Oct 17 2009

Fun Science Fact: This Sixth Sense is Indeed Fishy

Published by at 7:39 am under science

A couple months ago I read of research into what was billed as a sixth sense. You can’t call it seeing, nor smell. It’s not quite touch nor hearing. Taste? No. What is it?

Fish and some amphibians possess a unique sensory capability in the so-called lateral-line system. It allows them, in effect, to “touch” objects in their surroundings without direct physical contact or to “see” in the dark. [source]

Is this sixth sense in any way similar to “touch” or “sight”? Hmm. If you ask me, it is a lot closer to hearing. Fish, of course, don’t have ears. But, oddly, many make noises, so they can perceive these. How? It seems that while they lack outer ears, they do have an inner ear structure. Vibrations pass through their body to the inner ear, which allows them to hear. Just as you can hear strong vibrations even with fingers jammed in your ears.

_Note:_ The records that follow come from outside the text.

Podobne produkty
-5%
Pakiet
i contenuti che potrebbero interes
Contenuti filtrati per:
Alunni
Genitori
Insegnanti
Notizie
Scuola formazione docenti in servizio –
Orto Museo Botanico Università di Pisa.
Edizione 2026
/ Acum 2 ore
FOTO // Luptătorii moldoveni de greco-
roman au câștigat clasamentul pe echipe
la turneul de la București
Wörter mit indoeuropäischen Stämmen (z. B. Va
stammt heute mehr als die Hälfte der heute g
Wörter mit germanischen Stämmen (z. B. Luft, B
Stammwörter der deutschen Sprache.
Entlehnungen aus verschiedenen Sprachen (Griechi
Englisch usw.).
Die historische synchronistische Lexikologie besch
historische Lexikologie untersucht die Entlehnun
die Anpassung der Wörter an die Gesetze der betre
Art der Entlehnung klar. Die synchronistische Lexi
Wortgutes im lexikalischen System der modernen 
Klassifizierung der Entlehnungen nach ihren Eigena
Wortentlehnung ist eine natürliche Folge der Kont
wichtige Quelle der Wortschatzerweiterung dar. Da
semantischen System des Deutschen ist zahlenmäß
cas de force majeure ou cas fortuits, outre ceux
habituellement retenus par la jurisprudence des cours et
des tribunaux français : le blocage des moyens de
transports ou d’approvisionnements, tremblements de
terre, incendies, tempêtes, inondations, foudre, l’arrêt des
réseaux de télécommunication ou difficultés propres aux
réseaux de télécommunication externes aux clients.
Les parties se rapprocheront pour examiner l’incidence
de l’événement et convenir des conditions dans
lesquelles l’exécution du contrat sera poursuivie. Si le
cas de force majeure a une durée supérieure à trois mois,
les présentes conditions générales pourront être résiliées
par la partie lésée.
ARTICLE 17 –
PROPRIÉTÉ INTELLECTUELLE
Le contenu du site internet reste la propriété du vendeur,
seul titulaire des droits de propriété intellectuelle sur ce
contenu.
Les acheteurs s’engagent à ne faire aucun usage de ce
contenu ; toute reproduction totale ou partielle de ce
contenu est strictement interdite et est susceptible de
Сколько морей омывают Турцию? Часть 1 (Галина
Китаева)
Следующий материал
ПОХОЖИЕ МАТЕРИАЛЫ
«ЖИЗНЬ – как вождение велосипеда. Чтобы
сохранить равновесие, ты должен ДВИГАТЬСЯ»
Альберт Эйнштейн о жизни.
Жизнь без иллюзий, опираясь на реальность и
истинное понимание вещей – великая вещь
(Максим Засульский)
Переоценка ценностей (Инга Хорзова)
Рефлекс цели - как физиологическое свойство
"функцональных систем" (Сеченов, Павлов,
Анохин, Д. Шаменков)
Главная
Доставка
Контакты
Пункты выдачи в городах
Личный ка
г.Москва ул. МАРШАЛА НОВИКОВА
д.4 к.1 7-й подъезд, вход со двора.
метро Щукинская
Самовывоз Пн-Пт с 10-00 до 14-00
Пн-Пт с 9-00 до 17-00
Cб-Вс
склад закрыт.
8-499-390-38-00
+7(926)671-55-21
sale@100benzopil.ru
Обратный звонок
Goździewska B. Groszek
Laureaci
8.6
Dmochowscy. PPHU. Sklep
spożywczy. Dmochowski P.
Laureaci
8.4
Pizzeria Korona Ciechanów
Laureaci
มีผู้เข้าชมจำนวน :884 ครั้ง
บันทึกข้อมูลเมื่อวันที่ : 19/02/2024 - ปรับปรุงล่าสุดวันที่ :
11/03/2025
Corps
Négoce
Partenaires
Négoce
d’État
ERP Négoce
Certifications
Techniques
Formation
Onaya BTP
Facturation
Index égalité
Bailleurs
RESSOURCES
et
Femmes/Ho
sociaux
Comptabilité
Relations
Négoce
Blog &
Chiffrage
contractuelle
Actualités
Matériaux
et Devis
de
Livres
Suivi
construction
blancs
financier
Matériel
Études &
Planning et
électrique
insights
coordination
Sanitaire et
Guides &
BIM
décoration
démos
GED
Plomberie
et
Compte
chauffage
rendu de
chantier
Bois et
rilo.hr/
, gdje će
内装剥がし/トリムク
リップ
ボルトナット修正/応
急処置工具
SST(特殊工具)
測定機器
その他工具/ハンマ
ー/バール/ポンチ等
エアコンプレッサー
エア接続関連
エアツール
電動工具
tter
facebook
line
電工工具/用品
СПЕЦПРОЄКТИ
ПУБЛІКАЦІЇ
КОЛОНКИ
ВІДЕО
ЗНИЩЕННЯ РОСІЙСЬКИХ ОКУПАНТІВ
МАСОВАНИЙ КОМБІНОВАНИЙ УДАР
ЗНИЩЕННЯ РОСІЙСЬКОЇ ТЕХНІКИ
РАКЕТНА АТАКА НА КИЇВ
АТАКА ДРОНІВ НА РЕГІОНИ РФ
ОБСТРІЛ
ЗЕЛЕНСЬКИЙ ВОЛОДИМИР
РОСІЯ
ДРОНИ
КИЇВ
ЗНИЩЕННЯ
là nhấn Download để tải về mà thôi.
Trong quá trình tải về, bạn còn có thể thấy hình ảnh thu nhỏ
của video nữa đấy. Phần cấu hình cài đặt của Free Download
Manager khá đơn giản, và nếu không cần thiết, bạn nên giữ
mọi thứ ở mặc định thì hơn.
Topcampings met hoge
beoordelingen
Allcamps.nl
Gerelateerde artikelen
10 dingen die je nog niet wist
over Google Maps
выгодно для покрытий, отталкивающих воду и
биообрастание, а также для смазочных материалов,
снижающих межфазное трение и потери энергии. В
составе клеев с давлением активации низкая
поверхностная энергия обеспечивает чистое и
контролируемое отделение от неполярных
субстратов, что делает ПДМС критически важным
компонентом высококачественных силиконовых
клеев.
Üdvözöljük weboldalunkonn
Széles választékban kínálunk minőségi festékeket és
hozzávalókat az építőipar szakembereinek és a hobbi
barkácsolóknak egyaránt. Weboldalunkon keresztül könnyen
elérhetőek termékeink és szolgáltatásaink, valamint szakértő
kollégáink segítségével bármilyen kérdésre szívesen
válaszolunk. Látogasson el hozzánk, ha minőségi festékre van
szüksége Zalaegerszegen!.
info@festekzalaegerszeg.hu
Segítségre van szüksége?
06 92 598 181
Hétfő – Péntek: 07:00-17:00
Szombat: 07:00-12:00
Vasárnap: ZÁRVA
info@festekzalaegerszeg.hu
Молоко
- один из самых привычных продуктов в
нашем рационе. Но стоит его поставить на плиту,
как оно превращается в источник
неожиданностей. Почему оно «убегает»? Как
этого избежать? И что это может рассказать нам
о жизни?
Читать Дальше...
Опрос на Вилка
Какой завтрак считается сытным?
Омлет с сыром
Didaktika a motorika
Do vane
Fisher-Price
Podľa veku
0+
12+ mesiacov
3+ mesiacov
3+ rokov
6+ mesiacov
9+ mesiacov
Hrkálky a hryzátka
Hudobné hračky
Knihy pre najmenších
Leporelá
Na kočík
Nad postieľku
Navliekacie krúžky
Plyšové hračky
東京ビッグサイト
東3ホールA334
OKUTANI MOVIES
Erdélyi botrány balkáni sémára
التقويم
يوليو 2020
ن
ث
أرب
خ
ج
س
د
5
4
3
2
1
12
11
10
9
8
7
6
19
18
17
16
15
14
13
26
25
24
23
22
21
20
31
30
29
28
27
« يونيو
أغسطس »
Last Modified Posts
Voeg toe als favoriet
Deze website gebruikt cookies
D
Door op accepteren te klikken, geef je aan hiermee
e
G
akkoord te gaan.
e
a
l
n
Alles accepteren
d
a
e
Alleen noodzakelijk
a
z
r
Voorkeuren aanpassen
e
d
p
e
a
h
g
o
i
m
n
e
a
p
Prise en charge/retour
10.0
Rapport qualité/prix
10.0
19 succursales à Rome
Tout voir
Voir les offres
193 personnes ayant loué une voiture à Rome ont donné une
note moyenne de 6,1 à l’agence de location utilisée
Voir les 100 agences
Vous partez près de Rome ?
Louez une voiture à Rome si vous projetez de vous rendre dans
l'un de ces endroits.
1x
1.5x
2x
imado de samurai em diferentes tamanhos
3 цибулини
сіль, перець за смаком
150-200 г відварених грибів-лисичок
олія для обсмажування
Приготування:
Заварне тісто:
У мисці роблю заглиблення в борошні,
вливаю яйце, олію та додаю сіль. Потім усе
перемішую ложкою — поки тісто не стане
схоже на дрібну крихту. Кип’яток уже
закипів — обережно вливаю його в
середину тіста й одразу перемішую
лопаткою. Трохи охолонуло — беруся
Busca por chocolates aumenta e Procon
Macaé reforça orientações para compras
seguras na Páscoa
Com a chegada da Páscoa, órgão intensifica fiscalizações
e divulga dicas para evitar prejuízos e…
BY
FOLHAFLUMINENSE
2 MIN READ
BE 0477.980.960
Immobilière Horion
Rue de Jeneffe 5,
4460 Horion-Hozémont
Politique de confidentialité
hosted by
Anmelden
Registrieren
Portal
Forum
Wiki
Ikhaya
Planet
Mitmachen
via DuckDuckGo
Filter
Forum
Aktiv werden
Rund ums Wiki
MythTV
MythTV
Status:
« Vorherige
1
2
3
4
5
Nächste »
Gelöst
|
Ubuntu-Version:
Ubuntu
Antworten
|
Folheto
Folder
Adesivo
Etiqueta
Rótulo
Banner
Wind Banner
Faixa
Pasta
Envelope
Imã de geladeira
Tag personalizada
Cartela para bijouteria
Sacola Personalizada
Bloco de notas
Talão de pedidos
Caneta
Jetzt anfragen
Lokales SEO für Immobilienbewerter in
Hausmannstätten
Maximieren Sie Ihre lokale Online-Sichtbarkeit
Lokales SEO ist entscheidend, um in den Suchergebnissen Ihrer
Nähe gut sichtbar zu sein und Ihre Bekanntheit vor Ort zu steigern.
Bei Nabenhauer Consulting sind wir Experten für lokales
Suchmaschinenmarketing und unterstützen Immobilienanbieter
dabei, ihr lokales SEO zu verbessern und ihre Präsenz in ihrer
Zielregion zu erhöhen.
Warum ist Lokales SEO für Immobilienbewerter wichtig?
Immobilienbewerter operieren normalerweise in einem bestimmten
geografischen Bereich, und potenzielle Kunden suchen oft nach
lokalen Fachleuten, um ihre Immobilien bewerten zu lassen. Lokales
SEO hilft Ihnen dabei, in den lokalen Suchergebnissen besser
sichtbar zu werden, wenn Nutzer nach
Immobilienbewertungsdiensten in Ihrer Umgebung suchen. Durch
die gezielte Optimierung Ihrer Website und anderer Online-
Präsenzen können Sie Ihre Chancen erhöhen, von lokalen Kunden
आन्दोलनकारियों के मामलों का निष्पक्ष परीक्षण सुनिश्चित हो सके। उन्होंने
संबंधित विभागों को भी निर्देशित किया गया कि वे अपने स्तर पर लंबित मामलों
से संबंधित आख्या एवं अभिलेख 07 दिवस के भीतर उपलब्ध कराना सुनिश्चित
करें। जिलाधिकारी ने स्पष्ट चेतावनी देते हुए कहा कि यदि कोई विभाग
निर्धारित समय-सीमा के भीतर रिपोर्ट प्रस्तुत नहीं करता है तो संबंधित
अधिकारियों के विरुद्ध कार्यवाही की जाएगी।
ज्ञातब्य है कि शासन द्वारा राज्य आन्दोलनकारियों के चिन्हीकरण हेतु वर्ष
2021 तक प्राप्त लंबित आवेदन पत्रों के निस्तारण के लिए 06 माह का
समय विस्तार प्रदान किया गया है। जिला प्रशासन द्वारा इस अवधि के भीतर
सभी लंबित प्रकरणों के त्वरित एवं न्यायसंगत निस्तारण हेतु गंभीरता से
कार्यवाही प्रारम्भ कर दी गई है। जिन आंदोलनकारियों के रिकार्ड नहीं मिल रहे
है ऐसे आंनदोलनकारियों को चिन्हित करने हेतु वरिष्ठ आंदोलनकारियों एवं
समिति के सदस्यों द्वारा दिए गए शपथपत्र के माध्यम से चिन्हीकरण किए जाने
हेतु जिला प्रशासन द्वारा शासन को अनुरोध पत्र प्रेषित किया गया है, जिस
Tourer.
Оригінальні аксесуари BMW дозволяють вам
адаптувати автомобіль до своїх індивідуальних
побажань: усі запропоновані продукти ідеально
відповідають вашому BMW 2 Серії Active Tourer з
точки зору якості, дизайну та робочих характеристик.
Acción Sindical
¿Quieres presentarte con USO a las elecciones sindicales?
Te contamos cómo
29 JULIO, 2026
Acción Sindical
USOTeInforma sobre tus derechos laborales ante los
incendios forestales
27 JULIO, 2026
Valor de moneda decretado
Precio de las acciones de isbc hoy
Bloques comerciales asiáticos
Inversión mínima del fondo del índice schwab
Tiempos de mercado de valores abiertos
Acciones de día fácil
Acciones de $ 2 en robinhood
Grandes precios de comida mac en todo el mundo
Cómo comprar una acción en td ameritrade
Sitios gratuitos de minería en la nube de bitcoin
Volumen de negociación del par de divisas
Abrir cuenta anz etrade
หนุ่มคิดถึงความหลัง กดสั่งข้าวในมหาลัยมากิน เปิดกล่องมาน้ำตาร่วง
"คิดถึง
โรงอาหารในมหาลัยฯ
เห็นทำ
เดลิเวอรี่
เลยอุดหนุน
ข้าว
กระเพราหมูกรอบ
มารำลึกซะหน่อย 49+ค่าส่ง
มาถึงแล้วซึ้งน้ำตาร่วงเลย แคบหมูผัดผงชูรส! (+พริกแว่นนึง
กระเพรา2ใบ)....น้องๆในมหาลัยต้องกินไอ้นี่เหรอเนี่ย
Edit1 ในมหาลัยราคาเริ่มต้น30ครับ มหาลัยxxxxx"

A major difference is that land animals hear vibrations that pass through a gas, our thin atmosphere, while fish sense vibrations that pass through their dense, liquid environment. I believe the “sixth sense” talked of in the research is much like hearing because it relies upon sensing movements in the water. Here’s the nitty-gritty of how the sense works:

This remote sensing system, at first glance mysterious, rests on measurement of the pressure distribution and velocity field in the surrounding water. The lateral-line organs responsible for this are aligned along the left and right sides of the fish’s body and also surround the eyes and mouth. They consist of gelatinous, flexible, flag-like units about a tenth of a millimeter long. These so-called neuromasts – which sit either directly on the animal’s skin or just underneath, in channels that water can permeate through pores – are sensitive to the slightest motion of the water. Coupled to them are hair cells similar to the acoustic pressure sensors in the human inner ear. Nerves deliver signals from the hair cells for processing in the brain, which localizes and identifies possible sources of the changes detected in the water’s motion. [bold mine]

There you have it. Fish can hear/feel changes in their liquid atmosphere. Would a human equivalent be the ability to decipher the direction from where a slight puff of air has brushed the skin? Would we not only hear and see someone place a stack of books on a table, but also feel the slight wave of compressed air generated by it?

And what happens when a fish is pulled from of the water? Does “all go silent” for this sense? Or does it instead perceive a raucous of strange noises? A fishy tinnitus? I wonder.

To truly get into a fish’s head you’d have to inhabit its whole body.